The Fabian Window is a stained-glass window depicting the founders of the Fabian Society,
designed by George Bernard Shaw. The window was stolen from Beatrice Webb House in Dorking in 1978 and reappeared at Sotheby's in 2005. It was restored to display in the Shaw Library at the London School of Economics (LSE) in 2006 at a ceremony presided over by then-Prime Minister Tony Blair, emphasising New Labour's intellectual debt to the Fabians.

==Design and construction==
The stained glass window was designed by George Bernard Shaw in 1910 as a commemoration of the Fabian Society. Sue Donnelly, former archivist at the London School of Economics, describes the window as:[I]n the style of a Tudor family memorial. At the top Sidney Webb and Shaw himself are shown hammering out a new world on an anvil beneath an emblem of a wolf in sheep’s clothing reflecting the Society’s gradualist approach. On their left the secretary of the Fabian Society, Edward Pease is working the bellows and below are the smaller figures of active members of the Fabian Society.
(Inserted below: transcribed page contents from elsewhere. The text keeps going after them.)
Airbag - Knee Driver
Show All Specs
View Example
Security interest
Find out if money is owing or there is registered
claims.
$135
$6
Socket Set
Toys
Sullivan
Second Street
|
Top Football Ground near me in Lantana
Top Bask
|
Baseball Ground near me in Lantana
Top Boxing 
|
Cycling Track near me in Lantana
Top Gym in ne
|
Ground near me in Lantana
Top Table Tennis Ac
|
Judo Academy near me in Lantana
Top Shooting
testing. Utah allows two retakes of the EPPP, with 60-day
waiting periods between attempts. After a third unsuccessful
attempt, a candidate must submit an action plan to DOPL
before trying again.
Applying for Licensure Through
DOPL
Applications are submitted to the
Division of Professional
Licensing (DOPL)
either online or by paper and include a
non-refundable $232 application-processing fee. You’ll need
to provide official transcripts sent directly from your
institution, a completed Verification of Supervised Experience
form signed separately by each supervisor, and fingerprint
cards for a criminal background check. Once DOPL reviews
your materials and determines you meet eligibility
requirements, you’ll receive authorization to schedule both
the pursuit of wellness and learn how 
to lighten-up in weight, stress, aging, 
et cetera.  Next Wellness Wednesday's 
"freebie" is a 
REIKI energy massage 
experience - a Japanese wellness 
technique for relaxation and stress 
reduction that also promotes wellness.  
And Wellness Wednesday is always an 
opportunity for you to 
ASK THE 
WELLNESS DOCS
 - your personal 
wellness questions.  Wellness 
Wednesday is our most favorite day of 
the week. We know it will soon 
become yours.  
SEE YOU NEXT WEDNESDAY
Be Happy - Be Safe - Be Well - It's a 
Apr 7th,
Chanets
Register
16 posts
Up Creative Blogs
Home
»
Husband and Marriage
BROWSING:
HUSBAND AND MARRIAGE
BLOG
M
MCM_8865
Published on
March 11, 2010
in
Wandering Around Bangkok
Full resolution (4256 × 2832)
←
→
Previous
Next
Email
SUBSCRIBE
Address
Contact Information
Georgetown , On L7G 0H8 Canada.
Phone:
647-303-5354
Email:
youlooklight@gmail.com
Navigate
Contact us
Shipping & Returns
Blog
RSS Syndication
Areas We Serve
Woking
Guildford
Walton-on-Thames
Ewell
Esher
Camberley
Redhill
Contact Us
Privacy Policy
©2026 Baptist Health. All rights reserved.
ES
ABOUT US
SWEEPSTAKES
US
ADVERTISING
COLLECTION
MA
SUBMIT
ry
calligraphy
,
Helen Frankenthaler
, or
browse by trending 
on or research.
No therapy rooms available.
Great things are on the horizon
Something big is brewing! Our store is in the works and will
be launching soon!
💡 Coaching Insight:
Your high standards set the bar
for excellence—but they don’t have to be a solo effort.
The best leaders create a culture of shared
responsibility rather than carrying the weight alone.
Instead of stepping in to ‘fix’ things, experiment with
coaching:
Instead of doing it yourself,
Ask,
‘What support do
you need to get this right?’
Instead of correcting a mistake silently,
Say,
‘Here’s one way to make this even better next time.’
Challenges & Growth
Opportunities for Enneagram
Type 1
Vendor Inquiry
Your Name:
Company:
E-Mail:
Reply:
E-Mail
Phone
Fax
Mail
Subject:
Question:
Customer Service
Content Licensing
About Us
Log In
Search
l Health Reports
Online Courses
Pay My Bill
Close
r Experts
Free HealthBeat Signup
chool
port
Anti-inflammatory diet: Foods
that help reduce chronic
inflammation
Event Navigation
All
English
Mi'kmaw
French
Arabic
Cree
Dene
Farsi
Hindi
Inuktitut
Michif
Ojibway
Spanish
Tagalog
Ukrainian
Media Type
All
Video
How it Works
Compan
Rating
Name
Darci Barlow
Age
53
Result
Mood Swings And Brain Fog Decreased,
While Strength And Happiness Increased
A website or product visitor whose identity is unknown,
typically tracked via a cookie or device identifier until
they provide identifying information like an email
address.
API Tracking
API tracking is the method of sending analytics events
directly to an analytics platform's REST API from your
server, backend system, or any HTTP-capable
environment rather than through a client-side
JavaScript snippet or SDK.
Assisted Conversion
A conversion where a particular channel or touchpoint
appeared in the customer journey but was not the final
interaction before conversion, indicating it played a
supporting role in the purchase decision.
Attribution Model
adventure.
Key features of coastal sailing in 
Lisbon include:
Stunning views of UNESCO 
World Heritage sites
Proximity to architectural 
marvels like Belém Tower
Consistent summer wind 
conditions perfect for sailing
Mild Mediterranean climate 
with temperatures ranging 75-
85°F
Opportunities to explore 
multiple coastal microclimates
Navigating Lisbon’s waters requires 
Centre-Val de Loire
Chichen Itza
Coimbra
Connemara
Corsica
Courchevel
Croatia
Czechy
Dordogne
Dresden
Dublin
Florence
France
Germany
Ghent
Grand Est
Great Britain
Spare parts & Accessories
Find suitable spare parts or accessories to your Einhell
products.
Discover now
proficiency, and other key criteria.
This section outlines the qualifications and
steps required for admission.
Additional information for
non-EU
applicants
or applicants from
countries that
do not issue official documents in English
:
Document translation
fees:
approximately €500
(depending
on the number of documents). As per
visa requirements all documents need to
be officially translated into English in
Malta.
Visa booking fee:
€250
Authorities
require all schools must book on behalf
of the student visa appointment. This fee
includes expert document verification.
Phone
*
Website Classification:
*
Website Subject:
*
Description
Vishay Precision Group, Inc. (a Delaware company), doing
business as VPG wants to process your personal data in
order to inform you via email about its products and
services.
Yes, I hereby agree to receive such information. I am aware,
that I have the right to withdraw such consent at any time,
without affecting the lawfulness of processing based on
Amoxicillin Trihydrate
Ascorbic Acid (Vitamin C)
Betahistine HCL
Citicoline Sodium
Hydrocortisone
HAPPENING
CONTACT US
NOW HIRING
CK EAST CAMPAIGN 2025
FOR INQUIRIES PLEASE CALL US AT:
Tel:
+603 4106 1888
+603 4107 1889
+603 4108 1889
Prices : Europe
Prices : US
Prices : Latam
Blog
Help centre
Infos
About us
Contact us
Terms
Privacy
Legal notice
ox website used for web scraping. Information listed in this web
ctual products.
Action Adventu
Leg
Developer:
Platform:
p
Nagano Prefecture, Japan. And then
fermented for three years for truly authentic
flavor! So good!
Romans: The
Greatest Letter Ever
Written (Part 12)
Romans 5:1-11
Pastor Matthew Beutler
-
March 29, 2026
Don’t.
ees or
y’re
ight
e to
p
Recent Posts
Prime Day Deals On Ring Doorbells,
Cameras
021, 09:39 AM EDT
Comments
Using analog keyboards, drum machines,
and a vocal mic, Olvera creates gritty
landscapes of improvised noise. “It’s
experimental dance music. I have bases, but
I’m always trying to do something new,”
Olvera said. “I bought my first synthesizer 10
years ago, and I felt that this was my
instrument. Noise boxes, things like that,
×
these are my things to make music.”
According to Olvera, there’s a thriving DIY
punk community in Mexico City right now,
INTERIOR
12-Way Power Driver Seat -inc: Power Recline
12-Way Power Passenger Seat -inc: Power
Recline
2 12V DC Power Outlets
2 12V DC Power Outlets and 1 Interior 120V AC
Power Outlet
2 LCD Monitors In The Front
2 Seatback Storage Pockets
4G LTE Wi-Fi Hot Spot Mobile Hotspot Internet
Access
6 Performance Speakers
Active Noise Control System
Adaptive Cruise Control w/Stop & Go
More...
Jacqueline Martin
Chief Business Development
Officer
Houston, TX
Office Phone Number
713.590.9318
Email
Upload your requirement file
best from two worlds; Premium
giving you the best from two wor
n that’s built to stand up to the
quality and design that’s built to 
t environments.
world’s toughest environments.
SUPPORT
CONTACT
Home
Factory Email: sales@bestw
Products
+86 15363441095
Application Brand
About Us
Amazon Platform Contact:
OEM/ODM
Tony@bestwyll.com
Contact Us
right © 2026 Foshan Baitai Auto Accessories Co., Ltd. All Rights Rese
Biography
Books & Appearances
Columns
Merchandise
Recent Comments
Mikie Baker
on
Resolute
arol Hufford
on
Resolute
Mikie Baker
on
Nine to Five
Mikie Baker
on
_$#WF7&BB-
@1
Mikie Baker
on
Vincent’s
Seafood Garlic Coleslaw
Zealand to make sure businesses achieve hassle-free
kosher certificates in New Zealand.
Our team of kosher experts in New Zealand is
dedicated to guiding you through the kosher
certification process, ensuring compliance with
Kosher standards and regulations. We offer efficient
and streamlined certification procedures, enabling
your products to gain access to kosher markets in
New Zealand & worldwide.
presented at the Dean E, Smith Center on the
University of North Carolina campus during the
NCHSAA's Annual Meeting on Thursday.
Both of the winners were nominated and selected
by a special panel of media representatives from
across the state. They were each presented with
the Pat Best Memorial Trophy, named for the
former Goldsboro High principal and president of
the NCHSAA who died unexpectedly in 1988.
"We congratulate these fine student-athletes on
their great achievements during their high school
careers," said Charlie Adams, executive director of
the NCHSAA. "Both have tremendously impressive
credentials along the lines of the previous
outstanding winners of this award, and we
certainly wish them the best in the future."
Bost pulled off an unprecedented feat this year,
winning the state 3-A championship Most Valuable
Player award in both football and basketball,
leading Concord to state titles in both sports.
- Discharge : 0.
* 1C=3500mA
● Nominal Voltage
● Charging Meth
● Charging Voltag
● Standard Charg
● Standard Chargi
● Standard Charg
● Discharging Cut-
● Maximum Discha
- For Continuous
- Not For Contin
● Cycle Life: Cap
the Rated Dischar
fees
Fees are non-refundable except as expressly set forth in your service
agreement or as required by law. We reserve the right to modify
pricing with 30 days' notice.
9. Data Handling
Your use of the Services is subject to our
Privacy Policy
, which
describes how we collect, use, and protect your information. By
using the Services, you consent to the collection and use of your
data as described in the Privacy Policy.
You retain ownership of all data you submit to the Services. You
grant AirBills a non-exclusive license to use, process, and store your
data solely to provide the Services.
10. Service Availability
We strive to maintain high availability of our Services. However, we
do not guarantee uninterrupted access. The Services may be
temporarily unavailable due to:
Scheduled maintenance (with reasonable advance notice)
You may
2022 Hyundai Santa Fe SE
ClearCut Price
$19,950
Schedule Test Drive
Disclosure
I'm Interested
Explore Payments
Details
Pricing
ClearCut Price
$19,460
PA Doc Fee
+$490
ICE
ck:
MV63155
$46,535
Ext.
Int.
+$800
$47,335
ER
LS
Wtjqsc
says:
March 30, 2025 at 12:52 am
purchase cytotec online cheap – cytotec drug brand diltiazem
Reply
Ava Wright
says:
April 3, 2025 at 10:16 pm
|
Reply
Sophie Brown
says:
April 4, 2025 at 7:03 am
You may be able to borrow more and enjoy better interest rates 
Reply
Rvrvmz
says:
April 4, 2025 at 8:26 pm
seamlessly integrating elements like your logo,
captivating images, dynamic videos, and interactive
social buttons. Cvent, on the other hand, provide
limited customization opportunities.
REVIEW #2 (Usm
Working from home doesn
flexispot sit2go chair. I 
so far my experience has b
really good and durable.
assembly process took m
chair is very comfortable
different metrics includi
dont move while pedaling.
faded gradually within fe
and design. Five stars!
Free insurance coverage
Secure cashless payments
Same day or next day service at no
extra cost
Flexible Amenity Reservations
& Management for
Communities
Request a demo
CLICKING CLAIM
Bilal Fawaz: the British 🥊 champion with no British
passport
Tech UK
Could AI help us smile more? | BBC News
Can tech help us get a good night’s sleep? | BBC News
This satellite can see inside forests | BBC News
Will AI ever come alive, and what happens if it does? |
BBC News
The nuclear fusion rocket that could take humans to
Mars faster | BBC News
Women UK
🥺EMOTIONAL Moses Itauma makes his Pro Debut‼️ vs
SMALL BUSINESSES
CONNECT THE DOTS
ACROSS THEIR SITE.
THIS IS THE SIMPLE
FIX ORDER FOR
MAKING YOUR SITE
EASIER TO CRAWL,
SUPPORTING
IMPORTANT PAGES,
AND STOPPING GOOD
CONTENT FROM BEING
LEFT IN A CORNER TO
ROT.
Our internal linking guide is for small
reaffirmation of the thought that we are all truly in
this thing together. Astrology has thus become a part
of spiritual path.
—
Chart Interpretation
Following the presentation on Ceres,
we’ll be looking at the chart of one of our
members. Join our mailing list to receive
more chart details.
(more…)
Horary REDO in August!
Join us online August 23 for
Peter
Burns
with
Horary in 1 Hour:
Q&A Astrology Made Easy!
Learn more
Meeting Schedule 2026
Four Fabians – Beatrice and Sidney Webb, Graham Wallas, and Bernard Shaw – founded the London School of Economics with the money left to the Fabian Society by Henry Hutchinson. Supposedly the decision was made at a breakfast party on 4 August 1894. Artist Caroline Townshend (cousin of Shaw's wife Charlotte Payne-Townshend and daughter of Fabian and Suffragette Emily Townshend) created the window according to Shaw's design in 1910. Also included in the window besides Shaw and Townshend themselves were other prominent Fabians such as H. G. Wells, Annie Besant, Hubert Bland, E. Nesbit, Sydney Olivier, Oliver Lodge, Leonard Woolf, Emmeline Pankhurst and Mrs Boyd Dawson.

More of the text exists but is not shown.